Aline la besó cariñosamente y salió aparentando la misma serenidad de la condesa, pero preguntándose si ésta se daría cuenta del peligro que se cernía sobre ellas, un peligro acrecentado hasta el infinito con la presencia en la casa de un hombre tan conocido y odiado como el señor de La Tour d'Azyr, a quien probablemente sus enemigos buscaban en aquel preciso instante.
Cuando se quedó sola, la señora de Plougastel se dejó caer en un sofá del salón, de donde no quiso moverse, pues quería estar preparada para cualquier contingencia. Era una calurosa noche de verano, y las vidrieras de las puertaventanas que daban al exuberante jardín estaban abiertas para que entrara el aire. El viento traía intermitentemente ruidos lejanos que demostraban a las claras que el populacho seguía activo, como si fuera la horrible resaca de aquel día sangriento.
Por espacio de una hora, la señora de Plougastel escuchó aquellas resonancias agradeciendo al Cielo que, al menos de momento, los disturbios tuvieran lugar tan lejos, pero sin dejar de temer que en cualquier momento se acercaran a su barrio, y convirtieran su casa en escenario de horrores semejantes a aquellos cuyo eco llegaba hasta sus oídos desde los distritos del sur y del oeste.

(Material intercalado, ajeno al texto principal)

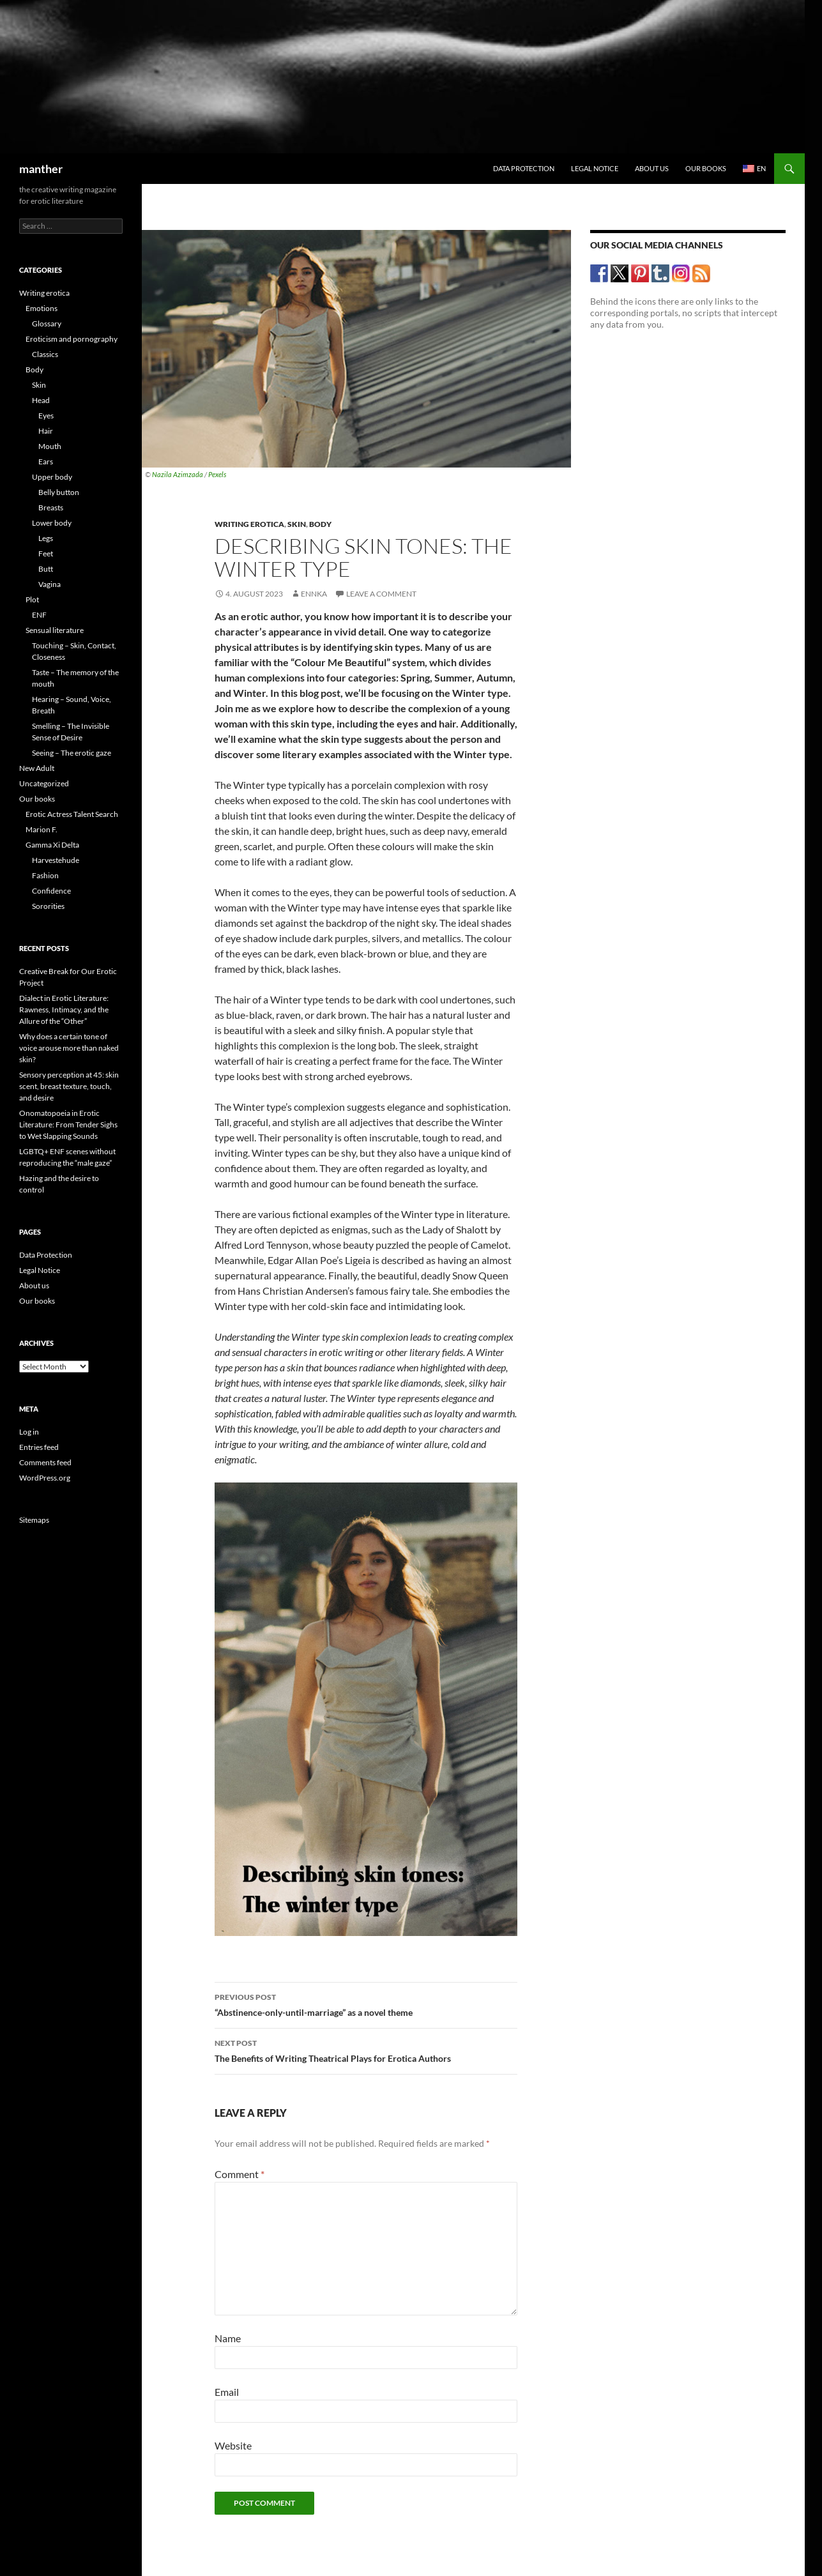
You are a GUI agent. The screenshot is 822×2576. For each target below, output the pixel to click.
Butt (45, 569)
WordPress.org (44, 1477)
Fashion (45, 875)
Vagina (49, 584)
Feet (45, 553)
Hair (45, 431)
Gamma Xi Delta (52, 845)
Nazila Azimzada (177, 474)
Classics (45, 354)
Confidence (51, 891)
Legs (45, 538)
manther (41, 169)
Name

La condesa estaba a obscuras en el sofá, pues todas las luces del gran salón estaban apagadas, a excepción de las velas de un candelabro de plata maciza que estaba sobre una mesa redonda de marquetería situada en el centro de la estancia: una isla de luz en medio de la obscuridad.
El reloj que estaba en la repisa de la chimenea dio melodiosamente las diez, y entonces, de pronto, alarmante en su brusquedad, rompiendo el silencio, otro sonido vibró en toda la casa, haciendo que la dama se sobrecogiera con sentimientos encontrados de miedo y esperanza. Alguien aporreaba brutalmente la puerta de abajo. Tras unos minutos de angustiosa expectación, Jacques irrumpió en el salón. Miró a su alrededor sin ver al principio a su ama.
– ¡Señora, señora! -llamó jadeando.
– ¿Qué sucede, Jacques?
Ahora que era imperioso dominarse, la voz de la señora de Plougastel sonaba firme. Resueltamente salió de la sombra avanzando hasta la isla de luz alrededor de la mesa.
– Abajo hay un hombre. Pregunta por… quiere veros enseguida.